From cell mass to transgenic shoot

His aim is to transfer the method, which has already been used successfully on tobacco, to grapevines as part of the biosafety research programme. Because they are long-lived, grapevines have a particularly long-term effect on the environment. But before success comes a long drawn-out process that demands a lot of patience from the scientists. Reustle explains why: On the laboratory bench in front of him are Petri dishes and test-tubes with grapevines of various sizes and at different stages of development.
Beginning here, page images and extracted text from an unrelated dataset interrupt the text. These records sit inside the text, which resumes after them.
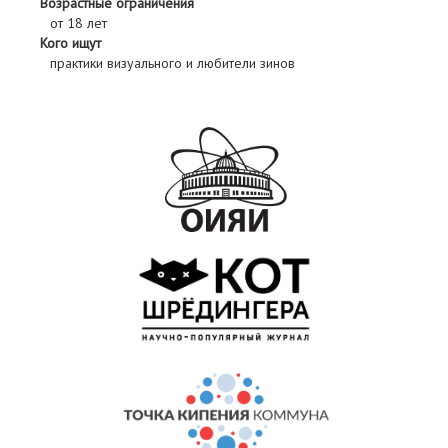
Возрастные ограничения
от 18 лет
Кого ищут
практики визуального и любители зинов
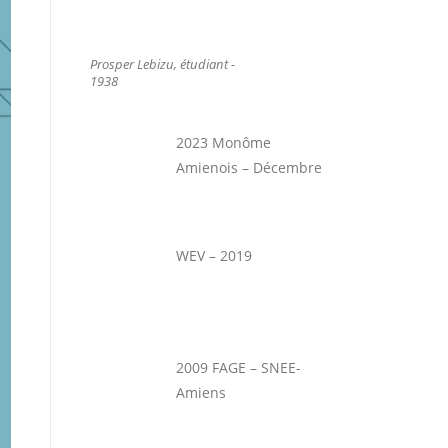
Prosper Lebizu, étudiant -
1938
2023 Monôme
Amienois – Décembre
WEV – 2019
2009 FAGE – SNEE-
Amiens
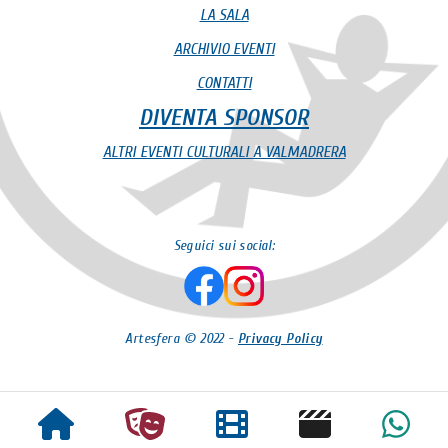
LA SALA
ARCHIVIO EVENTI
CONTATTI
DIVENTA SPONSOR
ALTRI EVENTI CULTURALI A VALMADRERA
Seguici sui social:
Artesfera © 2022 -
Privacy Policy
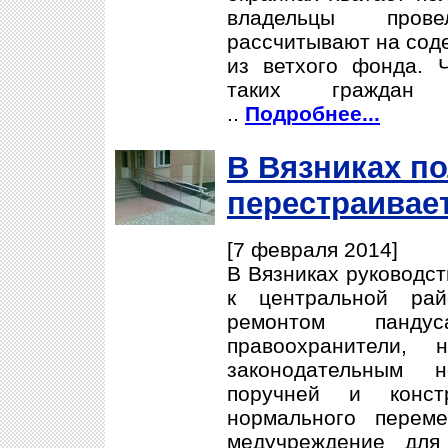
владельцы пров
рассчитывают на сод
из ветхого фонда. 
таких граждан 
..
Подробнее...
В Вязниках п
перестраивае
[7 февраля 2014]
В Вязниках руководст
к центральной рай
ремонтом панду
правоохранители, 
законодательным н
поручней и конст
нормального перем
медучреждение для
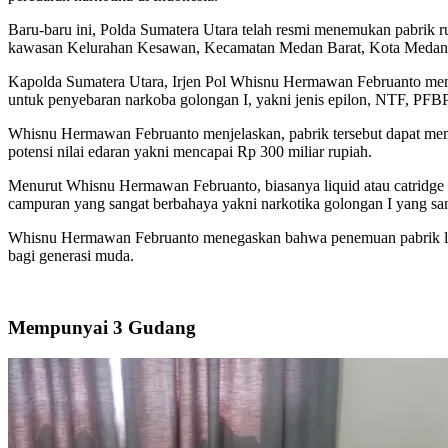
Baru-baru ini, Polda Sumatera Utara telah resmi menemukan pabrik 
kawasan Kelurahan Kesawan, Kecamatan Medan Barat, Kota Medan
Kapolda Sumatera Utara, Irjen Pol Whisnu Hermawan Februanto menga
untuk penyebaran narkoba golongan I, yakni jenis epilon, NTF, PFB
Whisnu Hermawan Februanto menjelaskan, pabrik tersebut dapat mempr
potensi nilai edaran yakni mencapai Rp 300 miliar rupiah.
Menurut Whisnu Hermawan Februanto, biasanya liquid atau catridge h
campuran yang sangat berbahaya yakni narkotika golongan I yang sa
Whisnu Hermawan Februanto menegaskan bahwa penemuan pabrik liqu
bagi generasi muda.
Mempunyai 3 Gudang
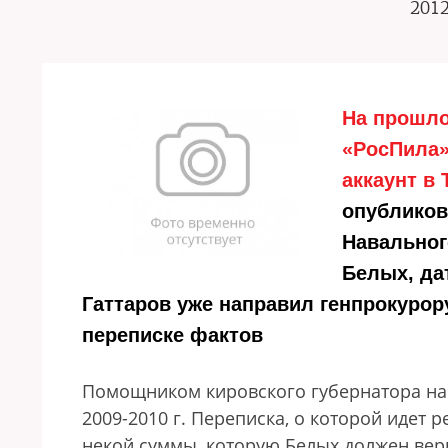
2012
На прошло
«РосПила»
аккаунт в 
опубликов
Навальног
Белых, да
Гаттаров уже направил генпрокуро
переписке фактов
Помощником кировского губернатора на
2009-2010 г. Переписка, о которой идет р
некой суммы, которую Белых должен вер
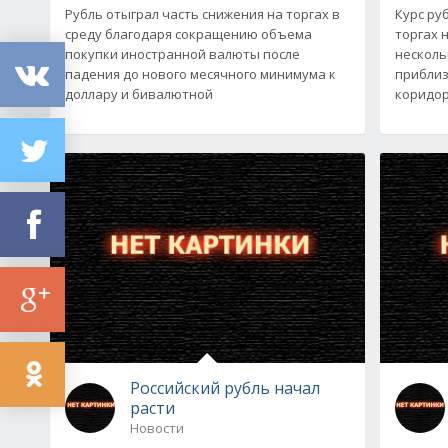
Рубль отыграл часть снижения на торгах в
Курс ру
среду благодаря сокращению объема
торгах 
покупки иностранной валюты после
несколь
падения до нового месячного минимума к
приблиз
доллару и бивалютной
коридор
Российский рубль начал
расти
Новости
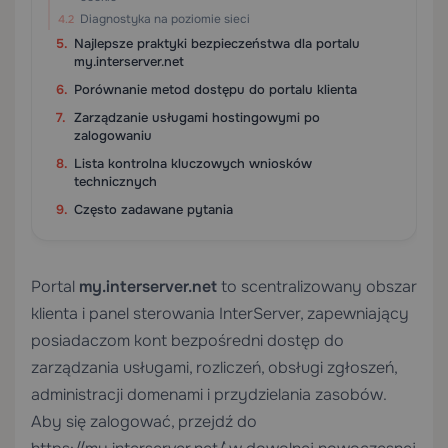
Diagnostyka na poziomie sieci
Najlepsze praktyki bezpieczeństwa dla portalu
my.interserver.net
Porównanie metod dostępu do portalu klienta
Zarządzanie usługami hostingowymi po
zalogowaniu
Lista kontrolna kluczowych wniosków
technicznych
Często zadawane pytania
Portal
my.interserver.net
to scentralizowany obszar
klienta i panel sterowania InterServer, zapewniający
posiadaczom kont bezpośredni dostęp do
zarządzania usługami, rozliczeń, obsługi zgłoszeń,
administracji domenami i przydzielania zasobów.
Aby się zalogować, przejdź do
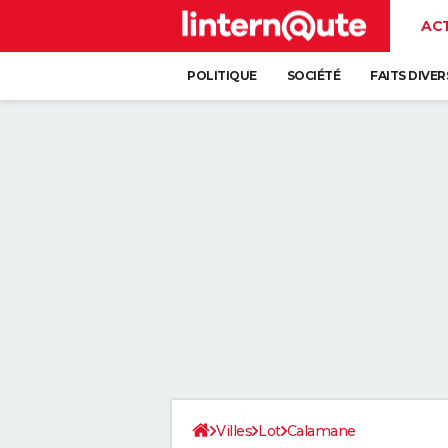
AC
POLITIQUE
SOCIÉTÉ
FAITS DIVER
Villes
Lot
Calamane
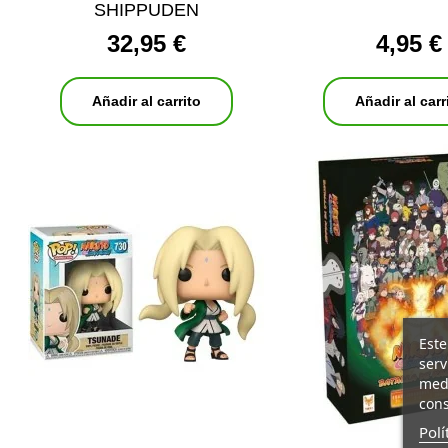
SHIPPUDEN
32,95 €
4,95 €
Añadir al carrito
Añadir al carr
Este
serv
medi
cons
Polí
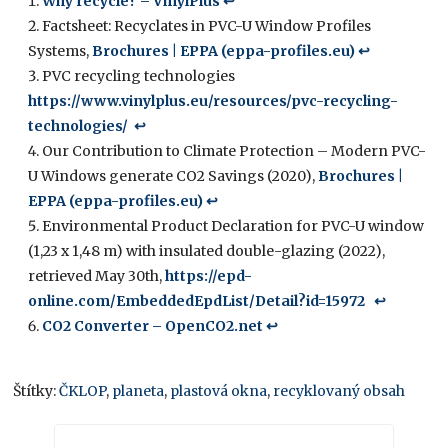
Why recycle? – VinylPlus
↩︎
Factsheet: Recyclates in PVC-U Window Profiles
Systems,
Brochures | EPPA (eppa-profiles.eu)
↩︎
PVC recycling technologies
https://www.vinylplus.eu/resources/pvc-recycling-
technologies/
↩︎
Our Contribution to Climate Protection – Modern PVC-
U Windows generate CO2 Savings (2020),
Brochures |
EPPA (eppa-profiles.eu)
↩︎
Environmental Product Declaration for PVC-U window
(1,23 x 1,48 m) with insulated double-glazing (2022),
retrieved May 30th,
https://epd-
online.com/EmbeddedEpdList/Detail?id=15972
↩︎
CO2 Converter – OpenCO2.net
↩︎
Štítky:
ČKLOP
,
planeta
,
plastová okna
,
recyklovaný obsah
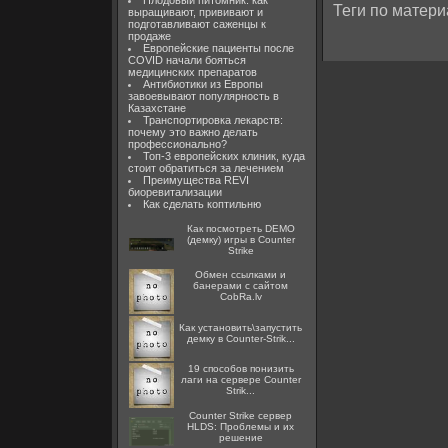
Плодовый питомник: как
Теги по матери
выращивают, прививают и
подготавливают саженцы к
продаже
Европейские пациенты после
COVID начали бояться
медицинских препаратов
Антибиотики из Европы
завоевывают популярность в
Казахстане
Транспортировка лекарств:
почему это важно делать
профессионально?
Топ-3 европейских клиник, куда
стоит обратиться за лечением
Преимущества REVI
биоревитализации
Как сделать коптильню
Как посмотреть DEMO
(демку) игры в Counter
Strike
Oбмен ссылками и
банерами с сайтом
CobRa.lv
Как установить\запустить
демку в Counter-Strik...
19 способов понизить
лаги на сервере Counter
Strik...
Counter Strike сервер
HLDS: Проблемы и их
решение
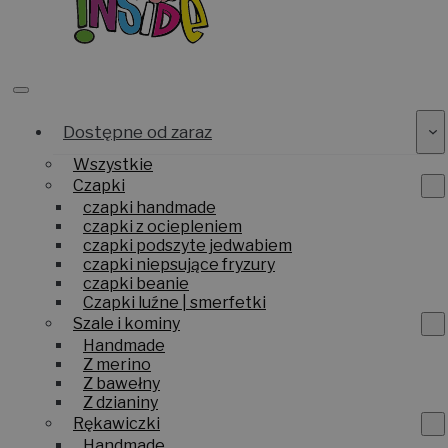
Dostępne od zaraz
Wszystkie
Czapki
czapki handmade
czapki z ociepleniem
czapki podszyte jedwabiem
czapki niepsujące fryzury
czapki beanie
Czapki luźne | smerfetki
Szale i kominy
Handmade
Z merino
Z bawełny
Z dzianiny
Rękawiczki
Handmade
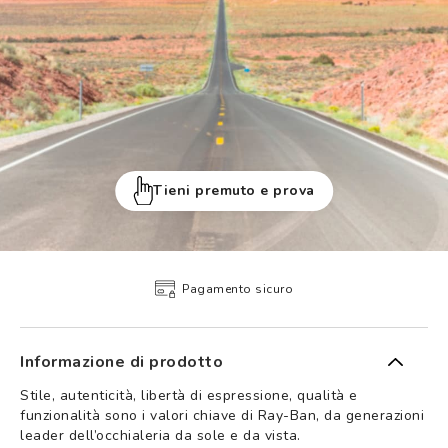
Tieni premuto e prova
Pagamento sicuro
Informazione di prodotto
Stile, autenticità, libertà di espressione, qualità e
funzionalità sono i valori chiave di Ray-Ban, da generazioni
leader dell’occhialeria da sole e da vista.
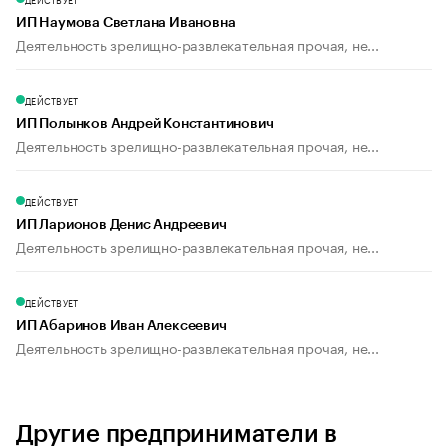
ИП Наумова Светлана Ивановна
Деятельность зрелищно-развлекательная прочая, не...
ДЕЙСТВУЕТ
ИП Полынков Андрей Константинович
Деятельность зрелищно-развлекательная прочая, не...
ДЕЙСТВУЕТ
ИП Ларионов Денис Андреевич
Деятельность зрелищно-развлекательная прочая, не...
ДЕЙСТВУЕТ
ИП Абаринов Иван Алексеевич
Деятельность зрелищно-развлекательная прочая, не...
Другие предприниматели в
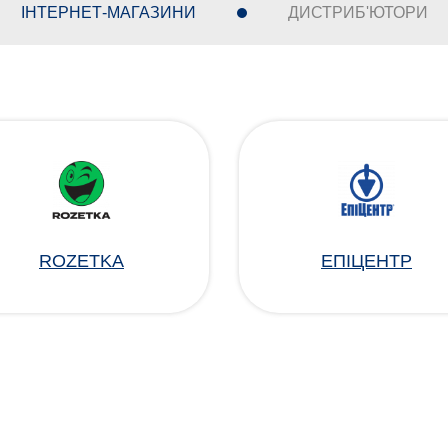
ІНТЕРНЕТ-МАГАЗИНИ
ДИСТРИБ'ЮТОРИ
ROZETKA
ЕПІЦЕНТР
The raw material for the transformation is an embryogenic callus , a milky-white cell complex produced from the anthers of vine flowers. After around six months of cultivation and tending, if enough callus material is present, Agrobacteria are used as a vehicle to transfer the desired genes. “And then the tedious selection work begins,” says Reustle, pointing to a Petri dish. When plant hormones are added to the cell mass, it produces tiny shoots which will survive being transferred to a culture medium containing antibiotics only if they have integrated the lox gene construct complete with marker gene into their genome. Anything that manages to grow here is tended with loving care in climate chambers and in the greenhouse. However, it is not known how many of the plants will survive: stress often causes the plants to lose their regeneration ability. “We are pushing masses of material through. Sometimes it produces a lot, sometimes nothing at all. If we are really lucky, after one year we will have ten transformed grapevines,” explains Reustle.

Tobacco – a model plant

According to Reustle, the system is not very efficient and every laboratory has to refine the method itself, but it is still a tedious process. “If we are unlucky, it will be five to ten years before we are successful in the scientific sense,” the researcher says regretfully, looking at the tobacco plants standing between all the grapevines on the laboratory bench. Tobacco is often used as a model plant in biotechnology to test out new procedures. It has the advantage of being easy to transform and to regenerate into transgenic plants, it has a short generation time and is a practical size. Scientists call this “proof of concept”. “You can do lots of great things with tobacco,” says Reustle. Applied research on grapevines is incomparably more difficult

Mature developments

In addition, the researchers are restricting themselves to four established wine-growing varieties – and what works for one variety, by no means works for another. Reustle explains that the researchers feel under an obligation to the seed stock producers who helped establish the grapevine biotechnology research area years ago. In the long term, the Cre/lox system is to be linked to genes of commercial interest, e.g. a virus- or fungus-resistance gene. From the perspective of the researcher, the latter could well prove an opportunity to cut down on pesticides, which are used in large quantities in wine-growing. Even organic wine-growers are looking for reliable systems to combat the dreaded fungi. They make use of copper preparations, which contaminate the soil with heavy metals. Nevertheless, Reustle does not believe that genetically modified wine will be on the market in the near future. Wine is, after all, a “very emotional product”, a luxury product. “We may carry on researching for a few more years without anyone taking an interest in our work. It may be that what we are doing today will be of interest only in twenty years’ time and then we will be happy that we have done this preliminary work – whether it is developing a method or a product,” says the scientist with conviction. One has to think long-term, especially with long-lived crops.